Take a piece I just published, on the murder of a 20-something Kentucky school teacher in Washington. The killing took place in broad daylight next to The Catholic University of America, as the teacher was bound for the subway. I asked whether the perp used the subway to get there or get away (Metro Police circulated his picture, which ought to be compared against Metro surveillance footage). I also asked if he paid his fare or was another of Washington’s growing crowd of fare-gate leapers. [A link to my article is here.]
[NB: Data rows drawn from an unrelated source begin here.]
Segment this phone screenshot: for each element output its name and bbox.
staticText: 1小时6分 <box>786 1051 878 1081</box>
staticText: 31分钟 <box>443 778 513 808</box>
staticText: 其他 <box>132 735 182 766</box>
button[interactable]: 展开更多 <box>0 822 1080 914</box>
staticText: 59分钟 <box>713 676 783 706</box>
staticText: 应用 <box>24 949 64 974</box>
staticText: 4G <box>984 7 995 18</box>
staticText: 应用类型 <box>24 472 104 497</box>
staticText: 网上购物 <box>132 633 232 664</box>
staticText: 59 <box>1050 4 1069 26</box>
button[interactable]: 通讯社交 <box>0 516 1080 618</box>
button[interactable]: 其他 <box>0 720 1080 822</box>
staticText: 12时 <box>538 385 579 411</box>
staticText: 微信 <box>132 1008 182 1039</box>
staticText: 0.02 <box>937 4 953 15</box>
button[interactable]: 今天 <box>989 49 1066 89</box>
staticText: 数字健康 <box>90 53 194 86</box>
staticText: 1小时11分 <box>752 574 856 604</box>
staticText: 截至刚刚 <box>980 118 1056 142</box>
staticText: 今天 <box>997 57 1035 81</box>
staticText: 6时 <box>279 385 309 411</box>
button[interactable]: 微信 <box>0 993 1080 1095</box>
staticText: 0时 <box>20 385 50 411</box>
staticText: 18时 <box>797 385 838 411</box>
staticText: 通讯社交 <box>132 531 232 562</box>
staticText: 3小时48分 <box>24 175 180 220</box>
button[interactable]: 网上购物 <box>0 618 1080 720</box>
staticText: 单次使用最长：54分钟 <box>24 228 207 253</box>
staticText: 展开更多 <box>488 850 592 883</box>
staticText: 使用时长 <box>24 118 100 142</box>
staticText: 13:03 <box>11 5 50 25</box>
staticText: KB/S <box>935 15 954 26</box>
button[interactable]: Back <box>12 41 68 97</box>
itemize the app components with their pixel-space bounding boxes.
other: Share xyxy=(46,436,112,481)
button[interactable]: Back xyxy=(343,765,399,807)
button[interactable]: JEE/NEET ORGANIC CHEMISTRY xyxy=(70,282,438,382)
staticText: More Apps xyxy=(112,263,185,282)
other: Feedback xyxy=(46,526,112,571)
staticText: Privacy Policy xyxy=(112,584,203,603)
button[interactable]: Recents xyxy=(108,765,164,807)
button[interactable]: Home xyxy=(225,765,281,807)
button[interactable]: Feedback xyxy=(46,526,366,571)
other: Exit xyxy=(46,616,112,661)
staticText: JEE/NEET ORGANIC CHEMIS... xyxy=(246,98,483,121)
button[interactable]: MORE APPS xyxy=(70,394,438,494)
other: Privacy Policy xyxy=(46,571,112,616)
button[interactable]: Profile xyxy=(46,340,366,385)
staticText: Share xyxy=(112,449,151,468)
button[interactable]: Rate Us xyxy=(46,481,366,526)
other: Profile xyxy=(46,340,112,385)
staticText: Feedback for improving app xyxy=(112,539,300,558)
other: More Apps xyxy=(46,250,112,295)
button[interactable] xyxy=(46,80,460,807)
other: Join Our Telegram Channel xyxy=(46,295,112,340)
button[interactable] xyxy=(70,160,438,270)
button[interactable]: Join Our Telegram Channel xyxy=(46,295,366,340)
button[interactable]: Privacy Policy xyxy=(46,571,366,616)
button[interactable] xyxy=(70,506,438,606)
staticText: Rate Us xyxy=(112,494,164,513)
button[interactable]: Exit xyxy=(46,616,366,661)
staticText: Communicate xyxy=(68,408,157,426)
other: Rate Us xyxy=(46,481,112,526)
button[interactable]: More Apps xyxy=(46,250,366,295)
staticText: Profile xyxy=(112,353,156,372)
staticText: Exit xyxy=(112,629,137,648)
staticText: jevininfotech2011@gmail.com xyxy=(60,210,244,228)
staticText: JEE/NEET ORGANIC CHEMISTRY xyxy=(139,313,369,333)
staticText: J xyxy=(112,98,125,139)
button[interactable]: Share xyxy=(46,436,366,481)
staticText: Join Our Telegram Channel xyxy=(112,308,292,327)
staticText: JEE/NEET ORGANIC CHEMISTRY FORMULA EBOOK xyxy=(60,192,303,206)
If he paid, his Metrocard might help trace him. If he didn’t — which I suspect — that led me to talk about the contemporary indulgence of petty criminals (fare beaters, shoplifters, drug users, etc.) whom woke prosecutors have refused to prosecute, essentially engaging in a modern version of Confederate nullification of valid laws. Social scientists invoke the “broken windows” theory — social decay starts with small things — to explain this. I invoked the Catholic theology of sin: little wrongs pave the way to bigger evil. Venial sin paves the way to mortal sin because it centers the sinner on self to the exclusion of charity.
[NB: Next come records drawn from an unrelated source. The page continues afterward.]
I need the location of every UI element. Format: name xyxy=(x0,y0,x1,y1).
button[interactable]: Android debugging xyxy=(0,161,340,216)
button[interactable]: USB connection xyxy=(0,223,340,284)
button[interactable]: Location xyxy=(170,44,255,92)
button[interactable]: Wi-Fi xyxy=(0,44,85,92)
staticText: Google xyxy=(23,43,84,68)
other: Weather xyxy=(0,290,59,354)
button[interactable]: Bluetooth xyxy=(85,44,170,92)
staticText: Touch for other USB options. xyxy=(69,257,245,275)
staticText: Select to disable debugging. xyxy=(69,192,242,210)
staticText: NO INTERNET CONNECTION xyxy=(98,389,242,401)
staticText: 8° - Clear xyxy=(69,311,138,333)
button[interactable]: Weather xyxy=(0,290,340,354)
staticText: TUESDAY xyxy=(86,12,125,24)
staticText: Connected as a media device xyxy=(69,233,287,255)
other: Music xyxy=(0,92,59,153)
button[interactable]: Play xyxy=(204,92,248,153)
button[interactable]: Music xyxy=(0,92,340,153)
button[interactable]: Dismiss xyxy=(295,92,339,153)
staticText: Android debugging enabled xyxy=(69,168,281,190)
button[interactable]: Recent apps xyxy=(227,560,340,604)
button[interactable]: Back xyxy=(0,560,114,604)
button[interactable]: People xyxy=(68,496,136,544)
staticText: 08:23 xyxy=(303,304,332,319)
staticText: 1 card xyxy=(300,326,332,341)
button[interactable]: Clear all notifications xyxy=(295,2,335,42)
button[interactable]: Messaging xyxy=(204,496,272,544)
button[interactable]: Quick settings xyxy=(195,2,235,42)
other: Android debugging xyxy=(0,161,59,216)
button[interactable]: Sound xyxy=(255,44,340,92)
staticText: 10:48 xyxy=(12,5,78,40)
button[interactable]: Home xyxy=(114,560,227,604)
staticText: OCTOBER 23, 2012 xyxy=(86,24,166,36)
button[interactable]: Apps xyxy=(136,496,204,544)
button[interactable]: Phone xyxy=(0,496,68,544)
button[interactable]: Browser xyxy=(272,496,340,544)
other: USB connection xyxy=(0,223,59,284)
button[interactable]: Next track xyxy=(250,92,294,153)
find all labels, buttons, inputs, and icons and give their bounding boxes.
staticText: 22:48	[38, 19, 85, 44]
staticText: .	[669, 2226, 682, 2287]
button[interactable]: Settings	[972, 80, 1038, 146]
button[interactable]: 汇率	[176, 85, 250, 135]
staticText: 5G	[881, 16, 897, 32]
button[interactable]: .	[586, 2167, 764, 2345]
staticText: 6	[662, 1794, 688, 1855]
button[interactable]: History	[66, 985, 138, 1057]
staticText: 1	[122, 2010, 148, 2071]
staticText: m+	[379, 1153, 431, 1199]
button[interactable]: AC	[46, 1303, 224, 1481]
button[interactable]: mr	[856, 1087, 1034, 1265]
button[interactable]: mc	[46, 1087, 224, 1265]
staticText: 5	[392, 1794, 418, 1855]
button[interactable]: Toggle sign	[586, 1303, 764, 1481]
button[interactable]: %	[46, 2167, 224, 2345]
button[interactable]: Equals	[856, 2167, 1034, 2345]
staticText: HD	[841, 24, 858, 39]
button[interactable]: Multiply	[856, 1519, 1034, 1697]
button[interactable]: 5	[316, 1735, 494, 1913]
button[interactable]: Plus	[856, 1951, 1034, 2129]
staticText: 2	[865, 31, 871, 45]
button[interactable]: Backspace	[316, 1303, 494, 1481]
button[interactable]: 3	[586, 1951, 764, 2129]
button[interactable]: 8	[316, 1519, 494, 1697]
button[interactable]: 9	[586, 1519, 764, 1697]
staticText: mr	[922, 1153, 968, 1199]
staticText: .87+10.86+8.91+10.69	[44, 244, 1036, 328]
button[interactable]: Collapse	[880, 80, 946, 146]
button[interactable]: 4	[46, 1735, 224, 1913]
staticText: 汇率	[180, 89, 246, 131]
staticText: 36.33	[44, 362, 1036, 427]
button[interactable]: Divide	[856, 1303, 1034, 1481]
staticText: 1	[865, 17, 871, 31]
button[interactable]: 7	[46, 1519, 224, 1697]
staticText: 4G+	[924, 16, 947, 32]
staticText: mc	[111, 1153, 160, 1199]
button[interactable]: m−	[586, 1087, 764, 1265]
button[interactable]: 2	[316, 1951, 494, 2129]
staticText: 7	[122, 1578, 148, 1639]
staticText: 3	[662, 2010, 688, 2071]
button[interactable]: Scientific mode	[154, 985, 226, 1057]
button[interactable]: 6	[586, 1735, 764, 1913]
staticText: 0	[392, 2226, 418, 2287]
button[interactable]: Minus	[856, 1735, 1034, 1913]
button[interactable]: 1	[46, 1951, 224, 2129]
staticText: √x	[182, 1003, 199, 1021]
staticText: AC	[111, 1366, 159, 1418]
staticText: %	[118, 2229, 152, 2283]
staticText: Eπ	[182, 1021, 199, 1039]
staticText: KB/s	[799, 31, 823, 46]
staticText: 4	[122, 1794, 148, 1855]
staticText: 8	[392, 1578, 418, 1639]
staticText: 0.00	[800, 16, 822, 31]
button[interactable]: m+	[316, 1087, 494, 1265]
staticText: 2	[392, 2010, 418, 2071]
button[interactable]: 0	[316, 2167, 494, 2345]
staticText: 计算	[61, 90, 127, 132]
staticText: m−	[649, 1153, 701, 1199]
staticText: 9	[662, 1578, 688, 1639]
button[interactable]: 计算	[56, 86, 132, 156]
There’s a whole social discussion about what to do with today’s derelict prosecutors pleading “equity” in law enforcement to not enforce the law. Too many Catholics start with secular explanations and then adopt them, sometimes throwing some holy water and words on them to “Christianize” them.
My intent in writing is to reverse engineer that process. We ought to start with a Catholic understanding of the truth of the human person, an adequate and integral anthropology, not the bilge that masquerades as “philosophy of the person” in secular society. Starting from a real perspective on man — that he is a sinner and that sin snowballs — we can begin to ask what that means for how we try to staunch sin, especially in its most egregious social dimensions, i.e., as civil crimes.
Let me use another illustration of how the Catholic intellectual tradition can illumine current issues. Catholic moral theology has an anatomy of a moral act, i.e., an act that has moral significance, whether good or bad. Acts consist of the act itself, the intention of the actor, and the circumstances surrounding its performance.
In the wake of the recent Supreme Court decision on affirmative action [another article here], America is roiled by the question of using race as a category to allot benefits among a limited pool of potential beneficiaries. Almost everybody would admit that racially-motivated slicing and dicing is wrong, but the question is why is it wrong? Is it wrong because race as a category for divvying up those benefits inherently taints the outcome and, therefore, is wrong in itself? Or is it wrong because the motives underlying a specific use of race as an apportioning category are bad, which inherently implies there might be “good” racially-driven motives? I’d maintain the former; I’d welcome somebody to try to make a case for the latter.
The Catholic intellectual tradition has a lot to offer to illumine this and many other current crises, but it’s often either not tapped or used as window dressing for conclusions really coming from elsewhere. It seems to me this is what Catholic intellectuals ought to be doing.
By the way, on the “anger” question, let me say: I prefer “outrage.” Bill Bennett, former Secretary of Education, was prescient in his 1998 book title The Death of Outrage. Partisans might or might not agree with the book’s political implications — that Bill Clinton’s sexscapades in the White House were morally outrageous — but, at least in title and at root, Bennett was on to something. “Outrage” is a healthy thing: it protects moral guardrails any society needs to function normally. The fact that people are not outraged by scantily clad adults publicly twerking their pelvises in the faces of minor children — some of those kids only single digits in age — is not a sign of a healthy society.
The opposite of “outrage” is the ambivalence of the moral relativist and Gen Z-er: the blase phrase, “whatever!” We see the consequences of a “whatever” society.
In defending outrage, I’m not arguing for feelings. Moral analysis doesn’t start with feelings but with reason considering the natural and Divine laws, i.e., delving into reason and faith. Feelings are important to morality in that morals ought not to be a sterile exercise in “principles” (a la Kant) but a worldview that guides life, in which reason, will (the decision to do something with what the will tells me should be done or avoided), and emotions (the feelings, joy or sorrow, that accompany that choice) are integrated. That process is particularly facilitated, for Catholics, when we start from what our reason and faith tell us about God and man. That’s what the Catholic intellectual’s vocation ought to be.
July 18 is the 700th anniversary of the canonization of St. Thomas Aquinas. The Angelic Doctor is usually held up as the exemplar of reason in philosophy and theology and, while that’s true, it’s also simplistic to reduce Thomas to a man on a head trip. He presented an integral vision of the human person, an “individual substance of a rational nature” who is lead by his head, not his hormones, hopefully to heaven.